Todo el mundo miró el cartón del otro tapiz, y Aliénor alzó la cabeza.

– Me he enfadado -mentí deprisa-, porque considero cruel que una chica ciega represente La Vista -no dije nada sobre el unicornio en el regazo de mi hija y lo que eso podía significar. Vigilé a Georges y a los demás varones mientras miraban, pero no parecieron darse cuenta. Los hombres pueden ser bastante romos a veces.

– Sí que se te parece, Aliénor -dijo Georges le Jeune-, con los ojos torcidos y la sonrisa también torcida. Aliénor se puso muy colorada y fingió trabajar con la lana que tenía en el regazo.

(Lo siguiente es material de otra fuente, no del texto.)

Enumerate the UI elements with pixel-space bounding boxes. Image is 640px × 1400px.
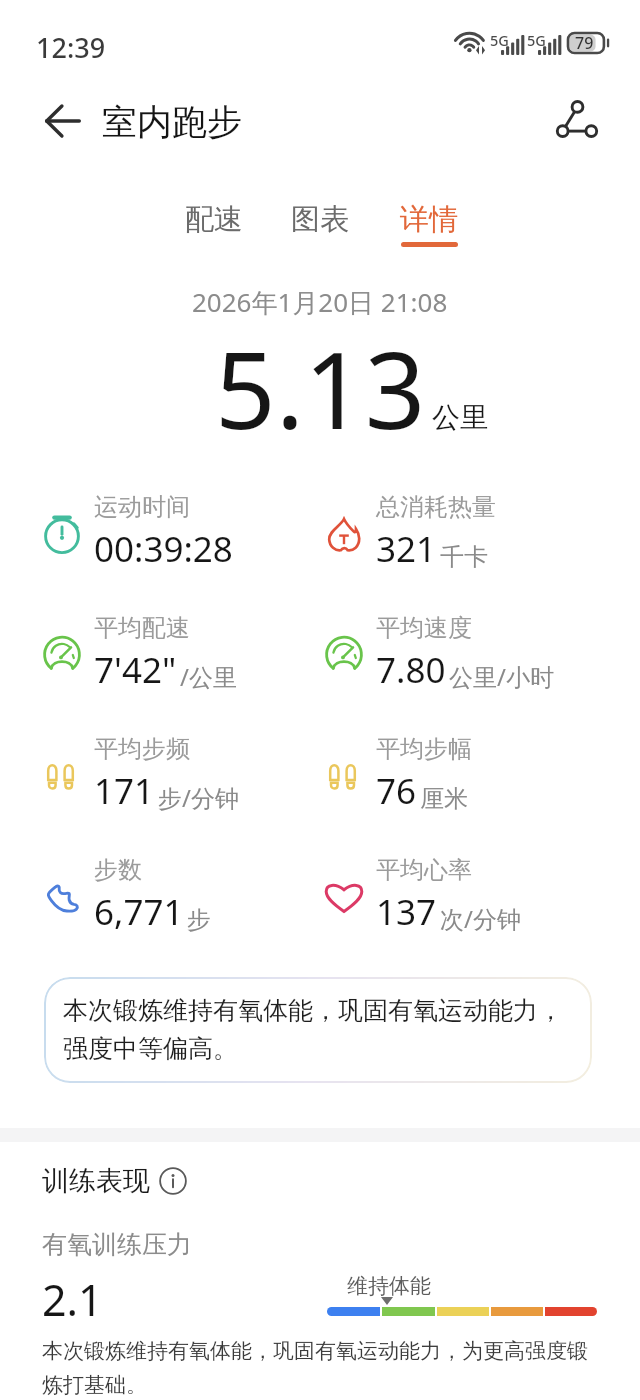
- staticText: 137: [376, 888, 437, 936]
- staticText: 平均步频: [94, 734, 190, 764]
- button[interactable]: 平均步幅: [324, 734, 472, 815]
- button[interactable]: 配速: [172, 197, 256, 251]
- button[interactable]: 图表: [278, 197, 362, 251]
- staticText: 配速: [185, 201, 243, 238]
- button[interactable]: 平均配速: [42, 613, 237, 694]
- staticText: 平均心率: [376, 855, 472, 885]
- staticText: 总消耗热量: [376, 492, 496, 522]
- button[interactable]: 运动时间: [42, 492, 233, 573]
- button[interactable]: 平均步频: [42, 734, 239, 815]
- button[interactable]: 平均速度: [324, 613, 554, 694]
- staticText: 平均步幅: [376, 734, 472, 764]
- button[interactable]: 总消耗热量: [324, 492, 496, 573]
- staticText: 维持体能: [347, 1273, 431, 1299]
- staticText: 公里/小时: [449, 660, 554, 693]
- staticText: 室内跑步: [102, 100, 242, 144]
- staticText: 321: [376, 525, 437, 573]
- button[interactable]: 平均心率: [324, 855, 521, 936]
- staticText: 步/分钟: [158, 781, 239, 814]
- button[interactable]: 本次锻炼维持有氧体能，巩固有氧运动能力，强度中等偏高。: [44, 977, 592, 1083]
- staticText: 图表: [291, 201, 349, 238]
- staticText: 171: [94, 767, 155, 815]
- staticText: /公里: [180, 660, 237, 693]
- staticText: 平均速度: [376, 613, 472, 643]
- staticText: 2026年1月20日 21:08: [192, 284, 448, 320]
- staticText: 2.1: [42, 1270, 103, 1329]
- staticText: 76: [376, 767, 417, 815]
- staticText: 5G: [527, 30, 546, 50]
- button[interactable]: Back: [35, 93, 91, 149]
- staticText: 有氧训练压力: [42, 1229, 192, 1260]
- staticText: 12:39: [36, 29, 106, 66]
- button[interactable]: Share: [546, 89, 608, 151]
- staticText: 6,771: [94, 888, 184, 936]
- staticText: 千卡: [440, 542, 488, 572]
- staticText: 平均配速: [94, 613, 190, 643]
- staticText: 训练表现: [42, 1164, 150, 1198]
- staticText: 本次锻炼维持有氧体能，巩固有氧运动能力，强度中等偏高。: [63, 995, 580, 1065]
- staticText: 7'42": [94, 646, 177, 694]
- staticText: 7.80: [376, 646, 446, 694]
- staticText: 5.13: [215, 316, 426, 460]
- button[interactable]: 步数: [42, 855, 211, 936]
- staticText: 详情: [400, 201, 458, 238]
- staticText: 步: [187, 905, 211, 935]
- staticText: 次/分钟: [440, 902, 521, 935]
- staticText: 步数: [94, 855, 142, 885]
- staticText: 00:39:28: [94, 525, 233, 573]
- staticText: 运动时间: [94, 492, 190, 522]
- staticText: 厘米: [420, 784, 468, 814]
- staticText: 本次锻炼维持有氧体能，巩固有氧运动能力，为更高强度锻炼打基础。: [42, 1338, 608, 1399]
- staticText: 公里: [432, 400, 488, 435]
- staticText: 5G: [490, 30, 509, 50]
- button[interactable]: 详情: [387, 197, 471, 251]
- staticText: 79: [575, 32, 594, 54]
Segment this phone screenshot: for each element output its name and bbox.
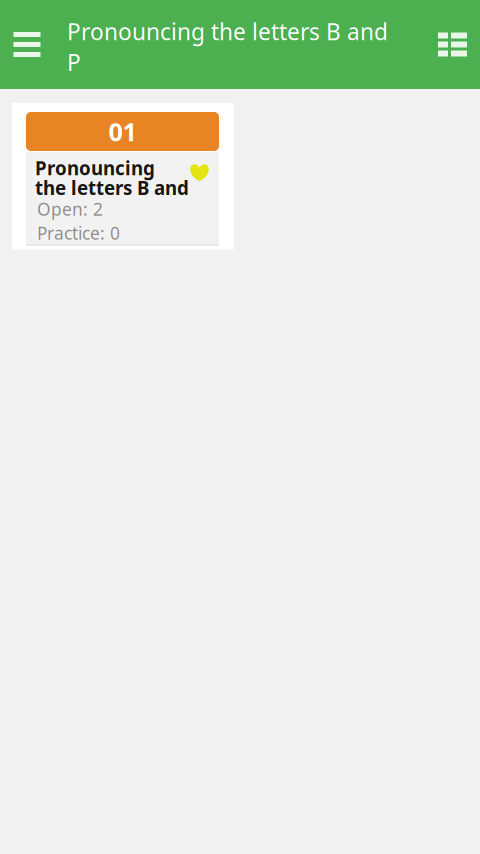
staticText: Pronouncing the letters B and [35, 158, 189, 198]
button[interactable]: 01 [12, 103, 234, 249]
button[interactable]: List view [425, 0, 480, 89]
staticText: Open: 2 [37, 200, 103, 219]
staticText: Pronouncing the letters B and P [67, 16, 388, 78]
staticText: Practice: 0 [37, 224, 120, 242]
button[interactable]: Menu [0, 0, 54, 89]
staticText: 01 [108, 115, 136, 148]
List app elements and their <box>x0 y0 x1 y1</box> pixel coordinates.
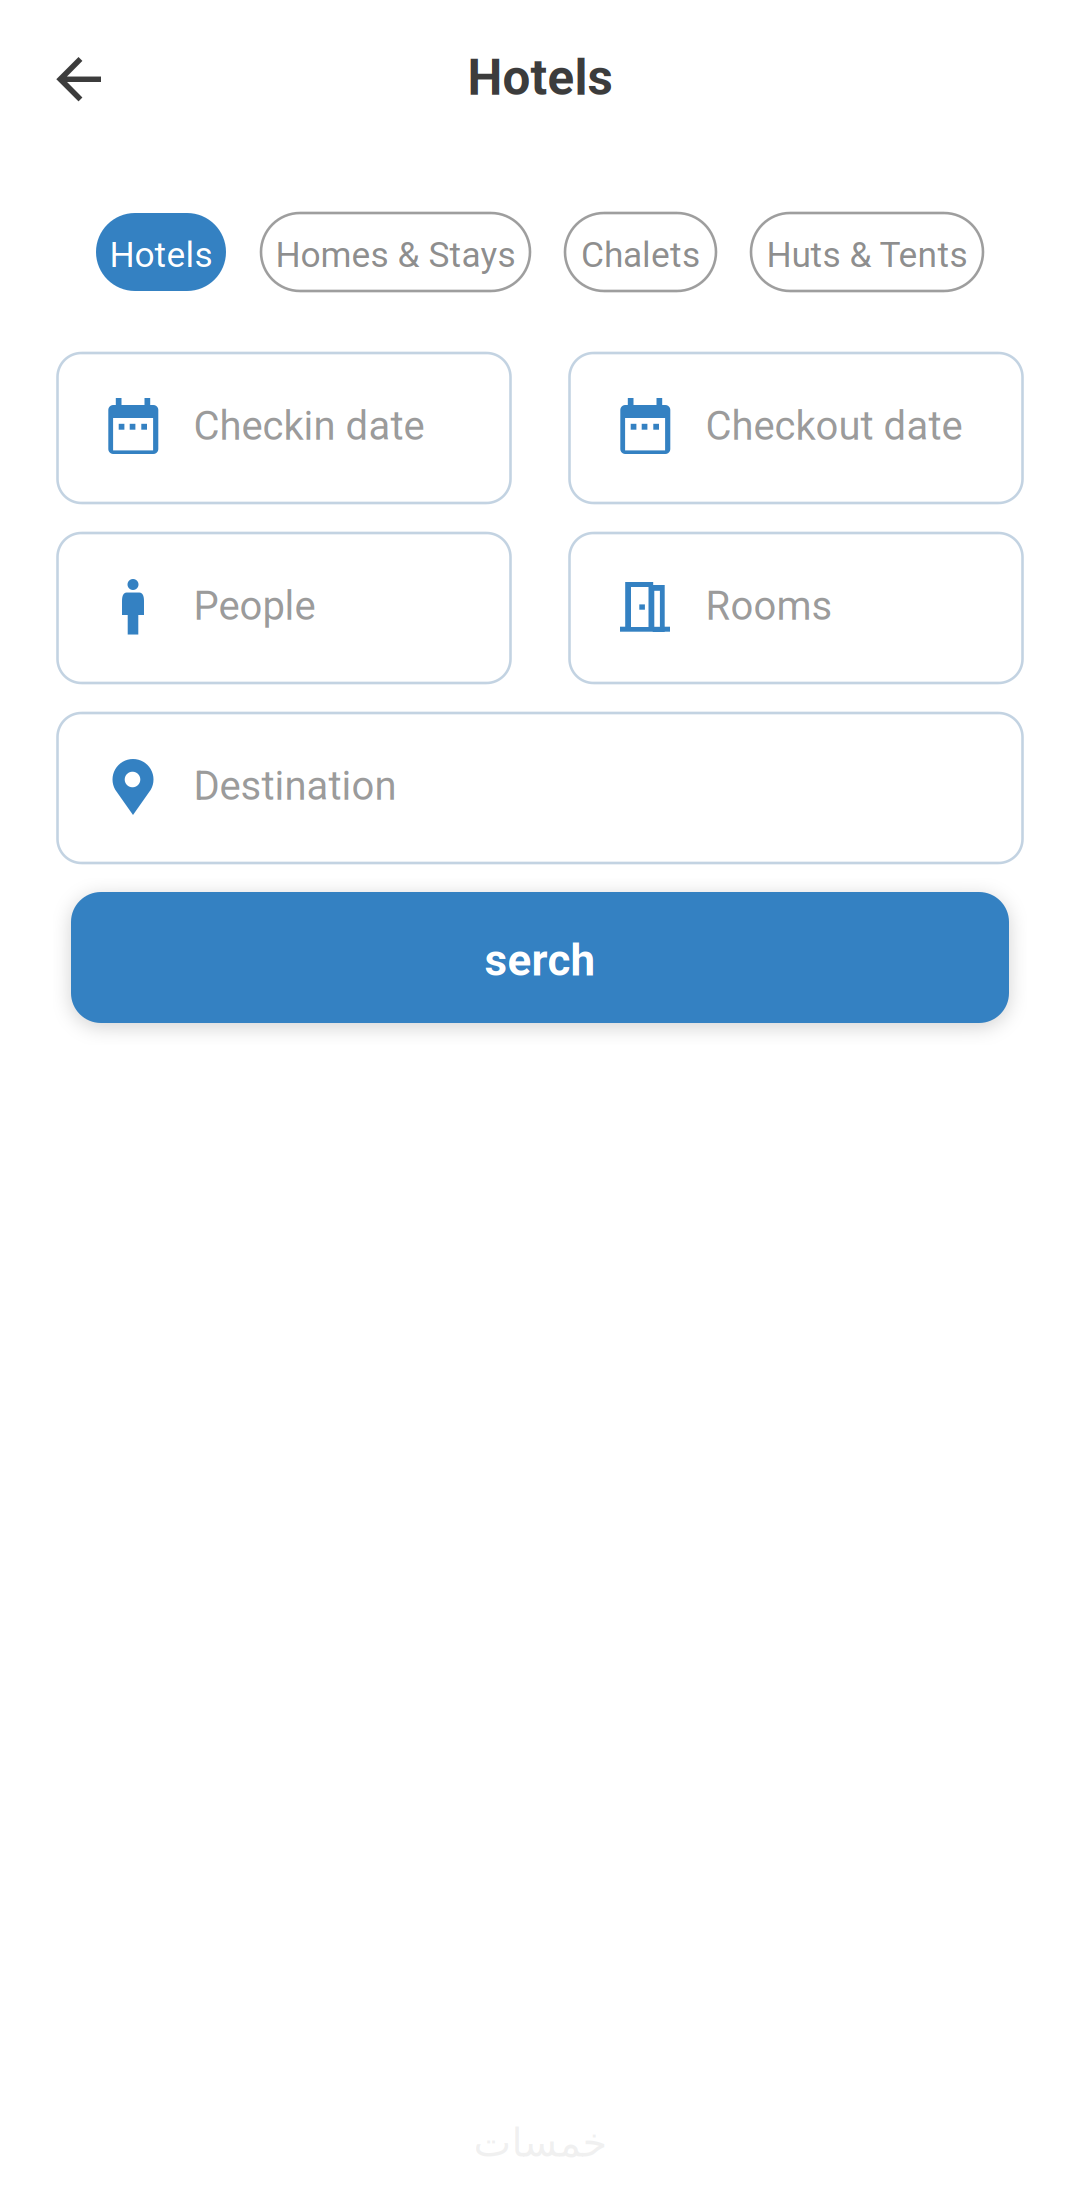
button[interactable]: Checkin date <box>58 353 510 503</box>
button[interactable]: People <box>58 533 510 683</box>
button[interactable]: Hotels <box>96 213 226 291</box>
staticText: Huts & Tents <box>766 234 968 276</box>
staticText: Checkin date <box>194 403 424 450</box>
staticText: Destination <box>194 763 396 810</box>
button[interactable]: Checkout date <box>570 353 1022 503</box>
staticText: Checkout date <box>706 403 962 450</box>
button[interactable]: Chalets <box>565 213 716 291</box>
staticText: Rooms <box>706 583 832 630</box>
staticText: People <box>194 583 316 630</box>
button[interactable]: Homes & Stays <box>261 213 530 291</box>
button[interactable]: serch <box>71 892 1009 1023</box>
staticText: Hotels <box>468 49 612 107</box>
button[interactable]: Destination <box>58 713 1022 863</box>
staticText: Chalets <box>581 234 700 276</box>
staticText: serch <box>484 935 596 986</box>
staticText: خمسات <box>473 2119 607 2166</box>
staticText: Homes & Stays <box>276 234 516 276</box>
button[interactable]: Rooms <box>570 533 1022 683</box>
staticText: Hotels <box>110 234 212 276</box>
button[interactable]: Back <box>56 57 101 101</box>
button[interactable]: Huts & Tents <box>751 213 983 291</box>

– ¿Vamos a dejarlas así, papá? -siguió Georges le Jeune-. No estamos autorizados a cambiar figuras que ya han sido aprobadas por el cliente.

Georges se frotaba la mejilla y fruncía el ceño.

– Quizá tengamos que utilizarlas tal como están: no recuerdo las caras de antes. ¿Te acuerdas tú, Philippe?

Philippe miraba con fijeza el cartón. Luego alzó los ojos hasta Aliénor y supe que estaba tan preocupado como yo por el cambio en los dibujos y su posible significación. Philippe, gracias a Dios, sabe guardar secretos: es casi tan callado como Aliénor.

– Tampoco yo las recuerdo -dijo-. No lo bastante como para reconstruirlas.

– De acuerdo, entonces -dijo Georges-. Tendremos que tejer así los tapices y confiar en que nadie lo note -agitó la cabeza-. Maldito pintor. No me hacen ninguna falta más preocupaciones.

Aliénor alzó bruscamente la cabeza al oír las palabras de su padre y por un momento pareció tan triste como la dama en La Vista. Me mordí los labios. ¿La había pintado Nicolas como la Virgen que doma al unicornio sólo para expresar su deseo, o había sucedido de verdad?

Empecé a vigilar a mi hija: vigilarla como debería haberlo hecho cuando estaba aquí Nicolas. La estudié con ojos de madre. No parecía distinta. Ni vomitaba, ni estaba más cansada de lo que lo estábamos todos los demás, ni tenía jaquecas ni ataques de mal humor. Todo eso me había sucedido a mí cuando estuve embarazada de Aliénor y de Georges le Jeune. Tampoco se le había ensanchado la cintura ni se le había redondeado el vientre. Quizá había logrado escapar de la trampa que los varones tienden a las mujeres.